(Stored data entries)
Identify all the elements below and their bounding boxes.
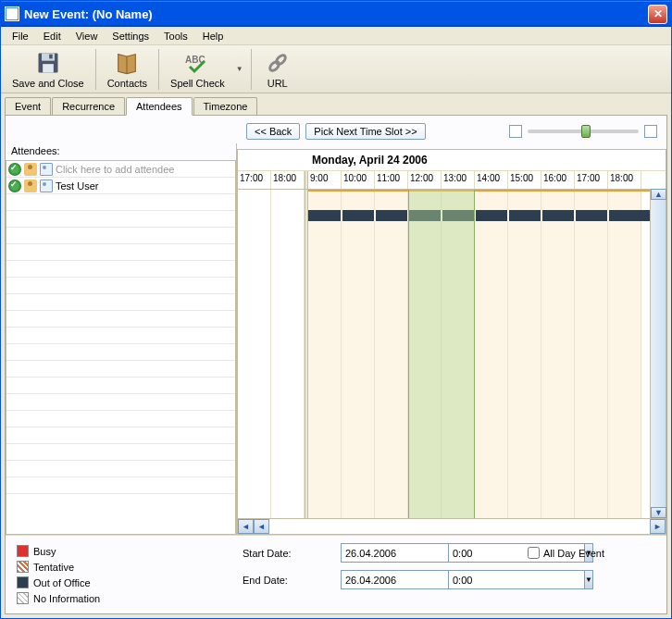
zoom-out-box[interactable] <box>509 125 522 138</box>
empty-row <box>6 411 235 427</box>
legend-swatch <box>17 545 29 557</box>
person-icon <box>24 180 37 192</box>
book-icon <box>114 50 140 76</box>
schedule-column <box>271 190 305 518</box>
attendee-name: Test User <box>56 180 98 192</box>
save-close-button[interactable]: Save and Close <box>5 48 92 91</box>
status-ok-icon <box>8 180 21 192</box>
schedule-column <box>308 190 342 518</box>
all-day-checkbox[interactable] <box>528 547 540 559</box>
empty-row <box>6 261 235 278</box>
scroll-down-button[interactable]: ▼ <box>651 507 666 518</box>
hour-header-cell: 11:00 <box>375 171 408 189</box>
schedule-column <box>342 190 375 518</box>
menu-edit[interactable]: Edit <box>36 29 68 43</box>
menu-help[interactable]: Help <box>195 29 231 43</box>
end-date-label: End Date: <box>243 575 335 586</box>
abc-check-icon: ABC <box>184 50 210 76</box>
vertical-scrollbar[interactable]: ▲ ▼ <box>650 189 666 518</box>
titlebar[interactable]: New Event: (No Name) ✕ <box>1 1 671 27</box>
add-attendee-row[interactable]: Click here to add attendee <box>6 161 235 178</box>
zoom-slider[interactable] <box>528 130 639 133</box>
empty-row <box>6 244 235 261</box>
attendee-row[interactable]: Test User <box>6 178 235 194</box>
next-slot-button[interactable]: Pick Next Time Slot >> <box>305 123 425 140</box>
scroll-left2-button[interactable]: ◄ <box>254 519 269 534</box>
menu-file[interactable]: File <box>5 29 36 43</box>
start-date-row: Start Date: ▼ ▼ All Day Event <box>243 543 661 563</box>
end-date-row: End Date: ▼ ▼ <box>243 570 661 589</box>
back-button[interactable]: << Back <box>246 123 300 140</box>
end-time-input[interactable] <box>448 570 584 589</box>
empty-row <box>6 344 235 361</box>
tab-recurrence[interactable]: Recurrence <box>52 97 125 115</box>
contacts-button[interactable]: Contacts <box>100 48 155 91</box>
menu-view[interactable]: View <box>68 29 106 43</box>
empty-row <box>6 461 235 477</box>
legend-label: Busy <box>33 546 56 557</box>
attendees-heading: Attendees: <box>6 143 236 158</box>
app-icon <box>5 6 19 21</box>
legend-label: Tentative <box>33 562 74 573</box>
toolbar: Save and Close Contacts ABC Spell Check … <box>1 45 671 93</box>
end-time-combo[interactable]: ▼ <box>448 570 513 589</box>
legend-row: No Information <box>17 590 230 606</box>
legend-swatch <box>17 576 29 588</box>
legend-row: Out of Office <box>17 575 230 590</box>
hour-header-cell: 14:00 <box>475 171 508 189</box>
busy-bar <box>308 210 666 221</box>
schedule-controls: << Back Pick Next Time Slot >> <box>237 116 666 147</box>
schedule-body[interactable] <box>238 190 666 518</box>
card-icon <box>40 180 53 192</box>
add-attendee-placeholder: Click here to add attendee <box>56 164 174 175</box>
scroll-up-button[interactable]: ▲ <box>651 189 666 200</box>
schedule-column <box>508 190 541 518</box>
attendees-panel: Attendees: Click here to add attendee Te… <box>6 143 237 535</box>
horizontal-scrollbar[interactable]: ◄ ◄ ► <box>238 518 666 534</box>
hour-header-cell: 15:00 <box>508 171 541 189</box>
end-date-combo[interactable]: ▼ <box>341 570 442 589</box>
start-time-combo[interactable]: ▼ <box>448 543 513 563</box>
schedule-column <box>238 190 271 518</box>
spell-dropdown-arrow[interactable]: ▼ <box>232 65 247 73</box>
legend-swatch <box>17 592 29 604</box>
url-button[interactable]: URL <box>255 48 300 91</box>
close-button[interactable]: ✕ <box>648 5 667 24</box>
status-ok-icon <box>8 163 21 176</box>
tab-timezone[interactable]: Timezone <box>193 97 258 115</box>
zoom-slider-thumb[interactable] <box>581 125 591 138</box>
empty-row <box>6 211 235 228</box>
tabbar: Event Recurrence Attendees Timezone <box>1 93 671 115</box>
hour-header-cell: 12:00 <box>408 171 442 189</box>
menu-settings[interactable]: Settings <box>105 29 156 43</box>
hour-header-cell: 13:00 <box>442 171 475 189</box>
legend-row: Tentative <box>17 559 230 575</box>
menubar: File Edit View Settings Tools Help <box>1 27 671 45</box>
start-date-combo[interactable]: ▼ <box>341 543 442 563</box>
hour-header-cell: 17:00 <box>575 171 608 189</box>
menu-tools[interactable]: Tools <box>156 29 195 43</box>
end-time-dropdown[interactable]: ▼ <box>584 570 593 589</box>
window-title: New Event: (No Name) <box>24 7 153 21</box>
scroll-right-button[interactable]: ► <box>650 519 666 534</box>
spell-check-button[interactable]: ABC Spell Check <box>163 48 232 91</box>
schedule-column <box>475 190 508 518</box>
card-icon <box>40 163 53 176</box>
empty-row <box>6 311 235 328</box>
all-day-checkbox-label[interactable]: All Day Event <box>528 547 604 559</box>
schedule-column <box>375 190 408 518</box>
window: New Event: (No Name) ✕ File Edit View Se… <box>0 0 672 619</box>
zoom-in-box[interactable] <box>644 125 657 138</box>
hour-header-cell: 9:00 <box>308 171 342 189</box>
scroll-left-button[interactable]: ◄ <box>238 519 254 534</box>
toolbar-separator <box>158 49 159 90</box>
schedule-column <box>608 190 641 518</box>
schedule-column <box>442 190 475 518</box>
person-icon <box>24 163 37 176</box>
schedule-grid: Monday, April 24 2006 17:0018:009:0010:0… <box>237 149 666 535</box>
tab-event[interactable]: Event <box>5 97 51 115</box>
schedule-panel: << Back Pick Next Time Slot >> Monday, A… <box>237 116 666 535</box>
tab-attendees[interactable]: Attendees <box>126 97 193 116</box>
svg-rect-3 <box>49 54 52 58</box>
all-day-label: All Day Event <box>543 548 604 559</box>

TASK ITEM – Aside from the pictures, copy all of the entries exactly.

SOLUTION –
Identify all the elements below and their bounding boxes.
zoom-out-box[interactable] <box>509 125 522 138</box>
empty-row <box>6 411 235 427</box>
legend-swatch <box>17 545 29 557</box>
person-icon <box>24 180 37 192</box>
book-icon <box>114 50 140 76</box>
schedule-column <box>271 190 305 518</box>
attendee-name: Test User <box>56 180 98 192</box>
save-close-button[interactable]: Save and Close <box>5 48 92 91</box>
status-ok-icon <box>8 180 21 192</box>
schedule-column <box>308 190 342 518</box>
all-day-checkbox[interactable] <box>528 547 540 559</box>
empty-row <box>6 261 235 278</box>
scroll-down-button[interactable]: ▼ <box>651 507 666 518</box>
hour-header-cell: 11:00 <box>375 171 408 189</box>
schedule-column <box>342 190 375 518</box>
menu-edit[interactable]: Edit <box>36 29 68 43</box>
menu-help[interactable]: Help <box>195 29 231 43</box>
end-date-label: End Date: <box>243 575 335 586</box>
abc-check-icon: ABC <box>184 50 210 76</box>
vertical-scrollbar[interactable]: ▲ ▼ <box>650 189 666 518</box>
titlebar[interactable]: New Event: (No Name) ✕ <box>1 1 671 27</box>
add-attendee-row[interactable]: Click here to add attendee <box>6 161 235 178</box>
zoom-slider[interactable] <box>528 130 639 133</box>
empty-row <box>6 244 235 261</box>
attendee-row[interactable]: Test User <box>6 178 235 194</box>
next-slot-button[interactable]: Pick Next Time Slot >> <box>305 123 425 140</box>
scroll-left2-button[interactable]: ◄ <box>254 519 269 534</box>
menu-file[interactable]: File <box>5 29 36 43</box>
start-date-row: Start Date: ▼ ▼ All Day Event <box>243 543 661 563</box>
end-date-row: End Date: ▼ ▼ <box>243 570 661 589</box>
back-button[interactable]: << Back <box>246 123 300 140</box>
end-time-input[interactable] <box>448 570 584 589</box>
empty-row <box>6 344 235 361</box>
tab-recurrence[interactable]: Recurrence <box>52 97 125 115</box>
contacts-button[interactable]: Contacts <box>100 48 155 91</box>
menu-view[interactable]: View <box>68 29 106 43</box>
empty-row <box>6 461 235 477</box>
legend-label: Busy <box>33 546 56 557</box>
attendees-heading: Attendees: <box>6 143 236 158</box>
app-icon <box>5 6 19 21</box>
legend-label: Tentative <box>33 562 74 573</box>
toolbar: Save and Close Contacts ABC Spell Check … <box>1 45 671 93</box>
end-time-combo[interactable]: ▼ <box>448 570 513 589</box>
legend-row: No Information <box>17 590 230 606</box>
legend-swatch <box>17 576 29 588</box>
legend-row: Out of Office <box>17 575 230 590</box>
hour-header-cell: 14:00 <box>475 171 508 189</box>
busy-bar <box>308 210 666 221</box>
schedule-controls: << Back Pick Next Time Slot >> <box>237 116 666 147</box>
schedule-body[interactable] <box>238 190 666 518</box>
card-icon <box>40 180 53 192</box>
add-attendee-placeholder: Click here to add attendee <box>56 164 174 175</box>
scroll-up-button[interactable]: ▲ <box>651 189 666 200</box>
schedule-column <box>508 190 541 518</box>
attendees-panel: Attendees: Click here to add attendee Te… <box>6 143 237 535</box>
horizontal-scrollbar[interactable]: ◄ ◄ ► <box>238 518 666 534</box>
hour-header-cell: 15:00 <box>508 171 541 189</box>
end-date-combo[interactable]: ▼ <box>341 570 442 589</box>
start-time-combo[interactable]: ▼ <box>448 543 513 563</box>
schedule-column <box>238 190 271 518</box>
spell-dropdown-arrow[interactable]: ▼ <box>232 65 247 73</box>
legend-swatch <box>17 592 29 604</box>
url-button[interactable]: URL <box>255 48 300 91</box>
close-button[interactable]: ✕ <box>648 5 667 24</box>
status-ok-icon <box>8 163 21 176</box>
tab-timezone[interactable]: Timezone <box>193 97 258 115</box>
zoom-slider-thumb[interactable] <box>581 125 591 138</box>
empty-row <box>6 211 235 228</box>
tabbar: Event Recurrence Attendees Timezone <box>1 93 671 115</box>
hour-header-cell: 12:00 <box>408 171 442 189</box>
menu-settings[interactable]: Settings <box>105 29 156 43</box>
hour-header-cell: 13:00 <box>442 171 475 189</box>
legend-row: Tentative <box>17 559 230 575</box>
menubar: File Edit View Settings Tools Help <box>1 27 671 45</box>
start-date-combo[interactable]: ▼ <box>341 543 442 563</box>
hour-header-cell: 17:00 <box>575 171 608 189</box>
menu-tools[interactable]: Tools <box>156 29 195 43</box>
end-time-dropdown[interactable]: ▼ <box>584 570 593 589</box>
window-title: New Event: (No Name) <box>24 7 153 21</box>
scroll-right-button[interactable]: ► <box>650 519 666 534</box>
spell-check-button[interactable]: ABC Spell Check <box>163 48 232 91</box>
schedule-column <box>475 190 508 518</box>
card-icon <box>40 163 53 176</box>
empty-row <box>6 311 235 328</box>
all-day-checkbox-label[interactable]: All Day Event <box>528 547 604 559</box>
schedule-column <box>375 190 408 518</box>
window: New Event: (No Name) ✕ File Edit View Se… <box>0 0 672 619</box>
zoom-in-box[interactable] <box>644 125 657 138</box>
hour-header-cell: 9:00 <box>308 171 342 189</box>
scroll-left-button[interactable]: ◄ <box>238 519 254 534</box>
toolbar-separator <box>158 49 159 90</box>
schedule-column <box>608 190 641 518</box>
schedule-column <box>442 190 475 518</box>
person-icon <box>24 163 37 176</box>
schedule-grid: Monday, April 24 2006 17:0018:009:0010:0… <box>237 149 666 535</box>
tab-event[interactable]: Event <box>5 97 51 115</box>
schedule-panel: << Back Pick Next Time Slot >> Monday, A… <box>237 116 666 535</box>
tab-attendees[interactable]: Attendees <box>126 97 193 116</box>
svg-rect-3 <box>49 54 52 58</box>
all-day-label: All Day Event <box>543 548 604 559</box>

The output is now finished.